*** DATA SECTION

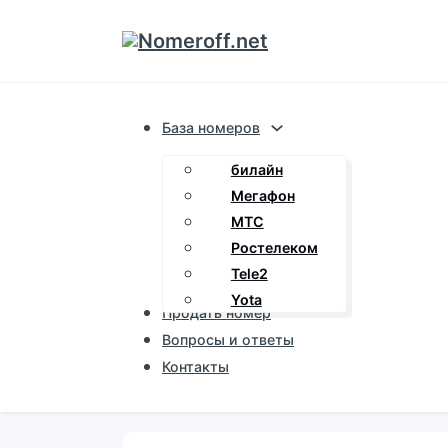
База номеров
билайн
Мегафон
МТС
Ростелеком
Tele2
Yota
Продать номер
Вопросы и ответы
Контакты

******

THE TASK ->
Without the pictures, return the whole of the data exactly as given.

RESPONSE TO THIS TASK ->
База номеров
билайн
Мегафон
МТС
Ростелеком
Tele2
Yota
Продать номер
Вопросы и ответы
Контакты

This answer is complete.